### Task description:
Skipping all pictures, please restate word for word the lines from the one that contains "licencia de Creative Commons (1094, 408)" through the last line of the entries.

### Data for the task:
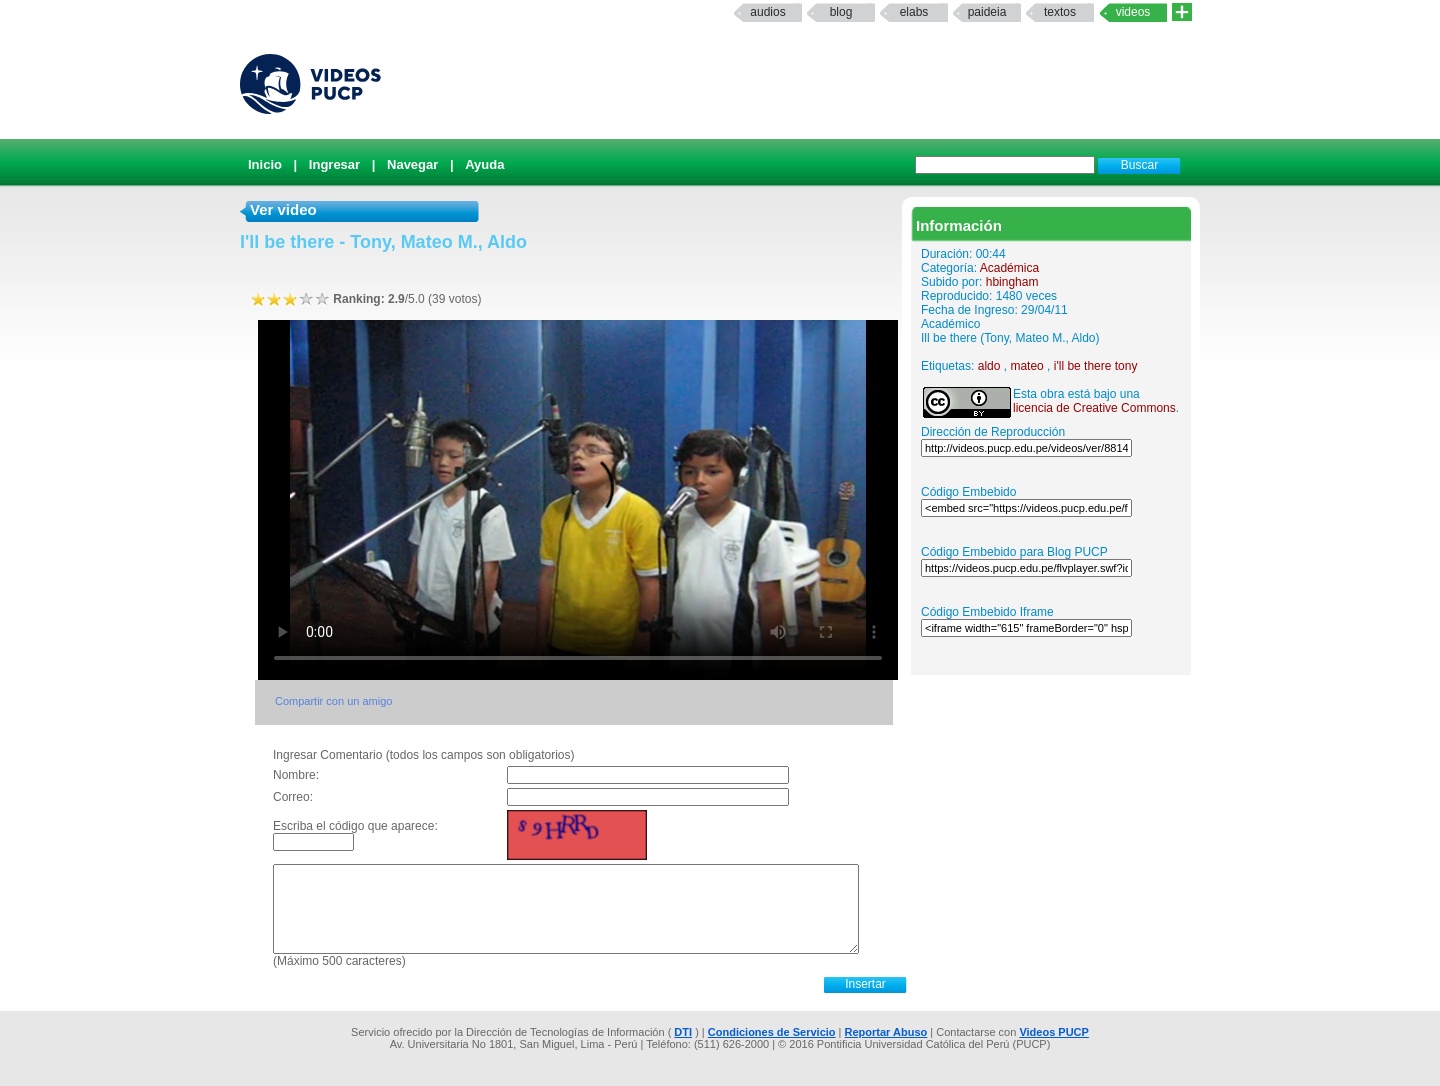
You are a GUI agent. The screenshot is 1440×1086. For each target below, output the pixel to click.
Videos (1133, 12)
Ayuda (484, 164)
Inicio (265, 164)
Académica (1009, 268)
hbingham (1012, 282)
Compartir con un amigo (333, 701)
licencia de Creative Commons (1094, 408)
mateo (1026, 366)
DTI (683, 1032)
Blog (841, 12)
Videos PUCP (1054, 1032)
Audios (767, 12)
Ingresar (334, 164)
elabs (914, 12)
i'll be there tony (1096, 366)
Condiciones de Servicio (772, 1032)
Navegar (412, 164)
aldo (989, 366)
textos (1060, 12)
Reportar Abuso (886, 1032)
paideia (987, 12)
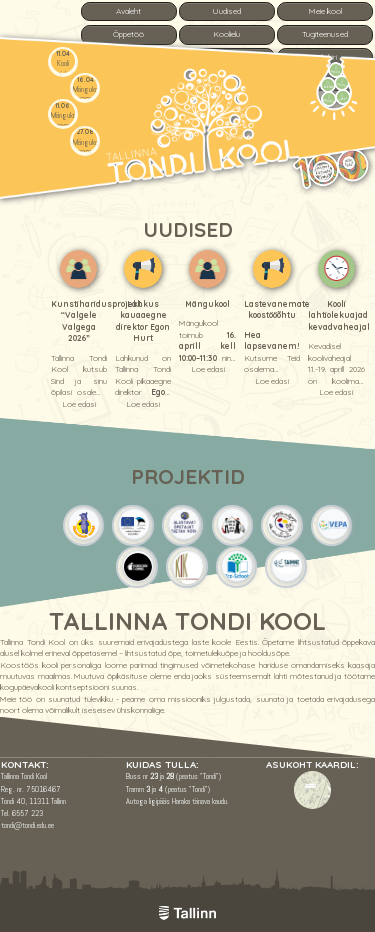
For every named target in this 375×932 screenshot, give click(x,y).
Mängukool (207, 304)
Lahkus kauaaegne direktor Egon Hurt (143, 321)
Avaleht (128, 11)
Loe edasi (79, 404)
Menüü (336, 69)
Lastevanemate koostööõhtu (277, 309)
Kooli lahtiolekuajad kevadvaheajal (339, 315)
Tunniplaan (342, 83)
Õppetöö (128, 34)
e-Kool (342, 96)
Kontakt (327, 83)
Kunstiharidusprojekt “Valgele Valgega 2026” (96, 321)
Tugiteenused (325, 34)
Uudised (226, 11)
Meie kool (325, 11)
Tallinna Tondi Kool (187, 621)
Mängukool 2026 (87, 94)
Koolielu (226, 34)
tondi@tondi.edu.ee (27, 825)
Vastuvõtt (329, 98)
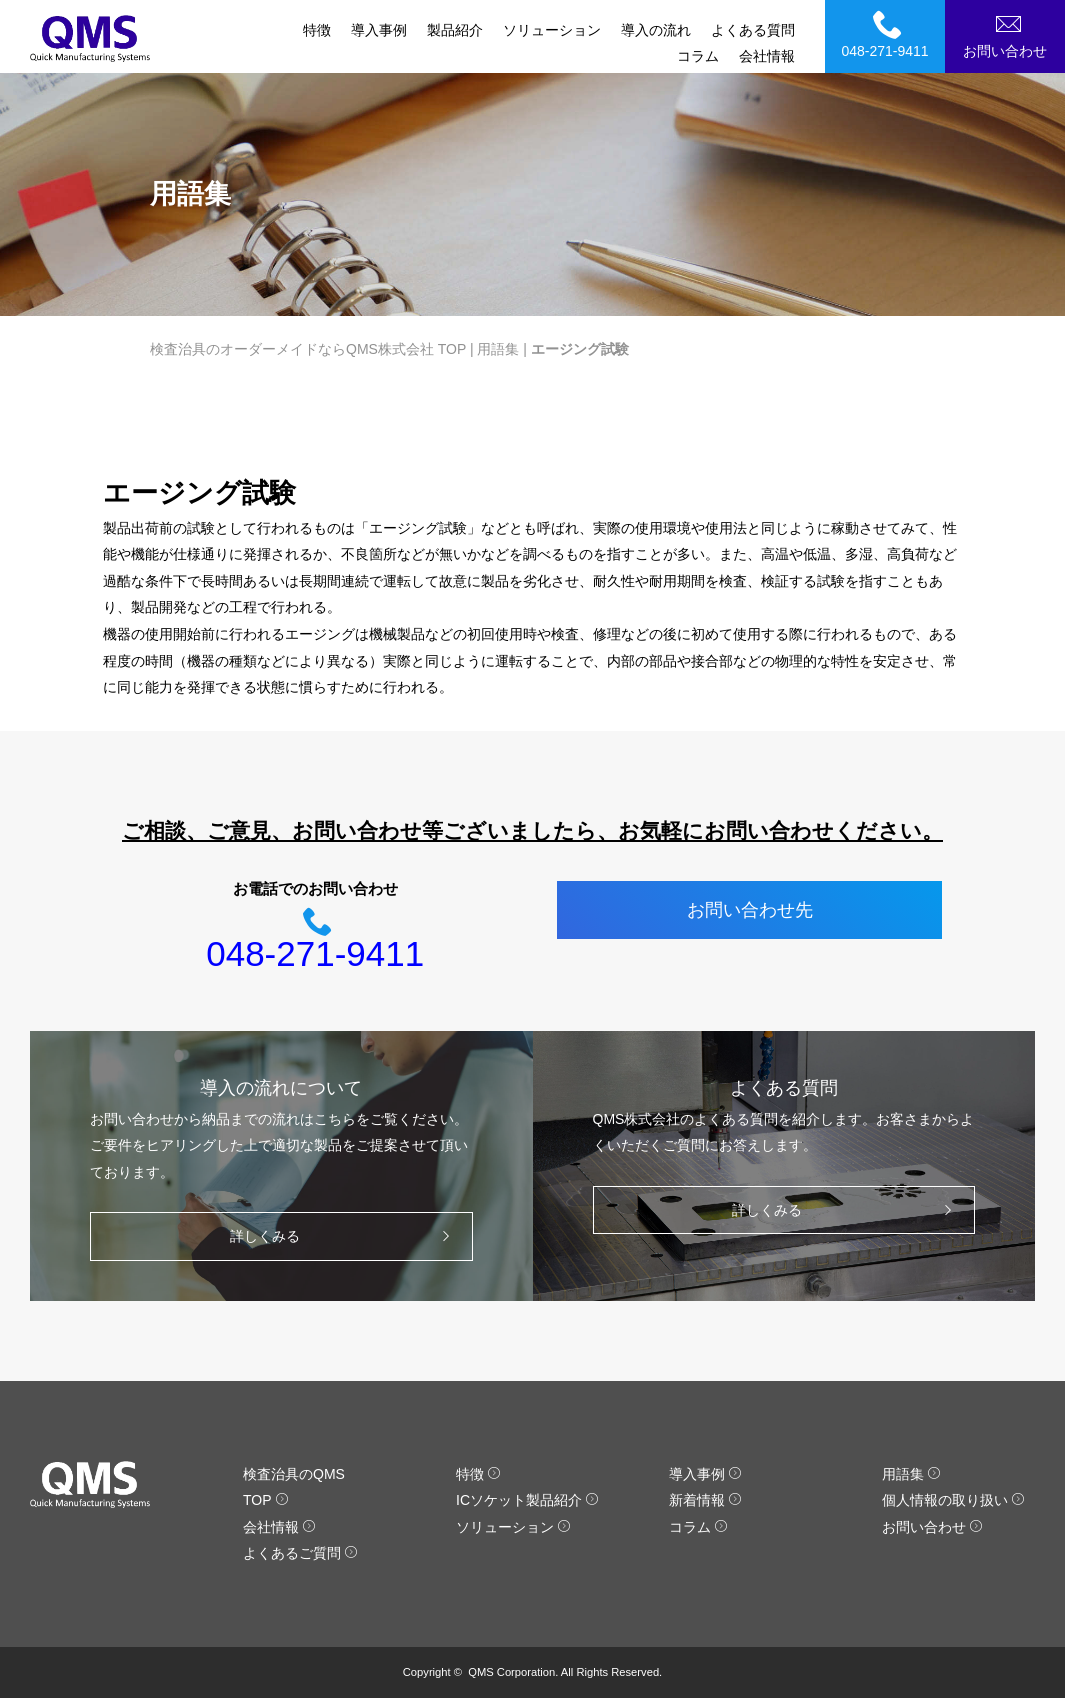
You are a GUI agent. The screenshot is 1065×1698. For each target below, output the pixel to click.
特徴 (317, 30)
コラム (698, 56)
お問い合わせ (1008, 34)
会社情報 (767, 56)
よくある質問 (753, 30)
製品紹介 (455, 30)
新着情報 (705, 1500)
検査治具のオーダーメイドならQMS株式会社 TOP (308, 349)
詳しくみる (344, 1236)
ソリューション (552, 30)
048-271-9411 (888, 34)
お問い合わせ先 (750, 910)
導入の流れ (656, 30)
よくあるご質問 (300, 1553)
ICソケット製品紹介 (527, 1500)
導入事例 (379, 30)
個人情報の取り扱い (953, 1500)
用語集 (498, 349)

### Task answer:
licencia de Creative Commons (1094, 408)
mateo (1026, 366)
DTI (683, 1032)
Blog (841, 12)
Videos PUCP (1054, 1032)
Audios (767, 12)
Ingresar (334, 164)
elabs (914, 12)
i'll be there tony (1096, 366)
Condiciones de Servicio (772, 1032)
Navegar (412, 164)
aldo (989, 366)
textos (1060, 12)
Reportar Abuso (886, 1032)
paideia (987, 12)
For every named target in this 375×932 screenshot, give click(x,y).
Mängukool (207, 304)
Lahkus kauaaegne direktor Egon Hurt (143, 321)
Avaleht (128, 11)
Loe edasi (79, 404)
Menüü (336, 69)
Lastevanemate koostööõhtu (277, 309)
Kooli lahtiolekuajad kevadvaheajal (339, 315)
Tunniplaan (342, 83)
Õppetöö (128, 34)
e-Kool (342, 96)
Kontakt (327, 83)
Kunstiharidusprojekt “Valgele Valgega 2026” (96, 321)
Tugiteenused (325, 34)
Uudised (226, 11)
Meie kool (325, 11)
Tallinna Tondi Kool (187, 621)
Mängukool 2026 (87, 94)
Koolielu (226, 34)
tondi@tondi.edu.ee (27, 825)
Vastuvõtt (329, 98)
You are a GUI agent. The screenshot is 1065×1698. For each target below, output the pixel to click.
特徴 (317, 30)
コラム (698, 56)
お問い合わせ (1008, 34)
会社情報 (767, 56)
よくある質問 (753, 30)
製品紹介 (455, 30)
新着情報 (705, 1500)
検査治具のオーダーメイドならQMS株式会社 TOP (308, 349)
詳しくみる (344, 1236)
ソリューション (552, 30)
048-271-9411 (888, 34)
お問い合わせ先 (750, 910)
導入の流れ (656, 30)
よくあるご質問 (300, 1553)
ICソケット製品紹介 (527, 1500)
導入事例 (379, 30)
個人情報の取り扱い (953, 1500)
用語集 (498, 349)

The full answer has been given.